Watcher
Daniel était un ange qui suivait les règles.
Il était fidèle aux commandements de son Seigneur et Créateur, il obéissait scrupuleusement aux ordres qu'on lui donnait à exécuter, et il n'en déviait jamais.
Comme tous les anges, il avait été horrifié par la désobéissance de Lucifer. Il s'était juré de ne jamais commettre la même erreur.
Il resterait fidèle au Paradis. Toujours.
« Daniel, veux-tu voir quelque chose d'intéressant ? »

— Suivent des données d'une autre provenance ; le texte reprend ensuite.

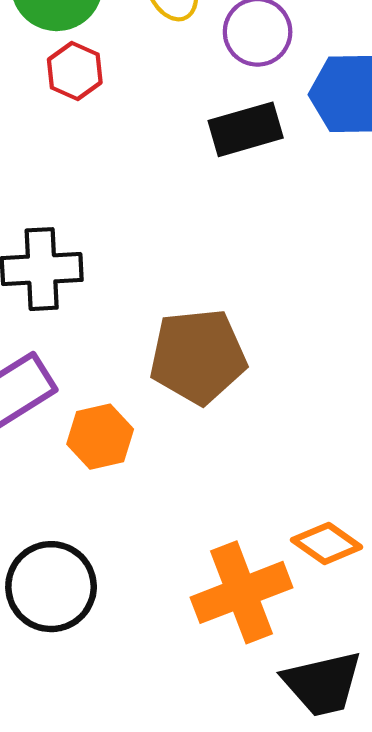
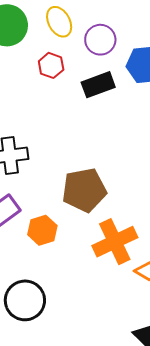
red hexagon: (75, 71) -> (51, 65), moved
orange cross: (241, 592) -> (115, 242), moved

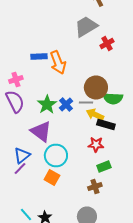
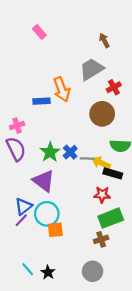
orange arrow: (58, 62) -> (62, 89), moved
brown circle: (96, 88) -> (102, 114), moved
gray line: (86, 102) -> (87, 159), moved
cyan circle: (56, 156) -> (47, 214), moved
green rectangle: (104, 166) -> (111, 218), size x1.6
orange square: (52, 178) -> (55, 230), turned -35

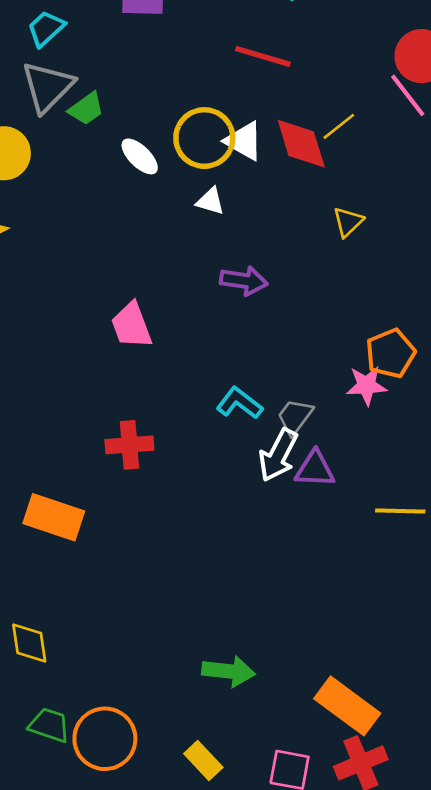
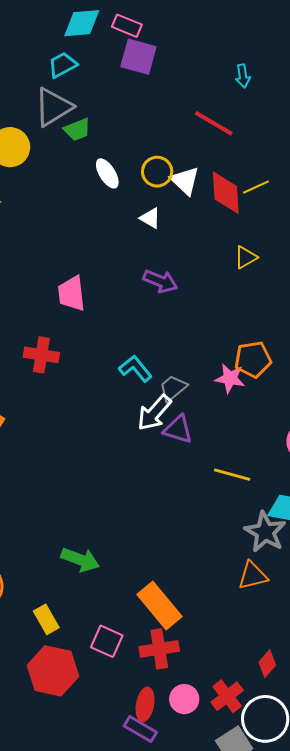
yellow circle: (204, 138) -> (157, 172), size x0.7
red cross: (129, 445) -> (41, 355), moved

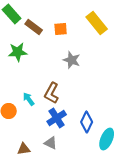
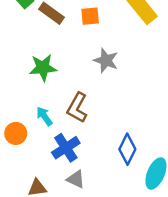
green star: (18, 52) -> (43, 68), moved
blue cross: (57, 118) -> (66, 148), moved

Rémiel était son meilleur ami. Depuis qu'ils étaient nouveau-nés, ils faisaient souvent des coups fourrés ensemble. Bon, ils n'en faisaient plus depuis qu'ils étaient entrés à l'Académie – suite à une raclée mémorable que leur avait flanquée Mébahiah pour avoir dissimulé une bombe puante dans son casier – mais leur amitié était toujours là.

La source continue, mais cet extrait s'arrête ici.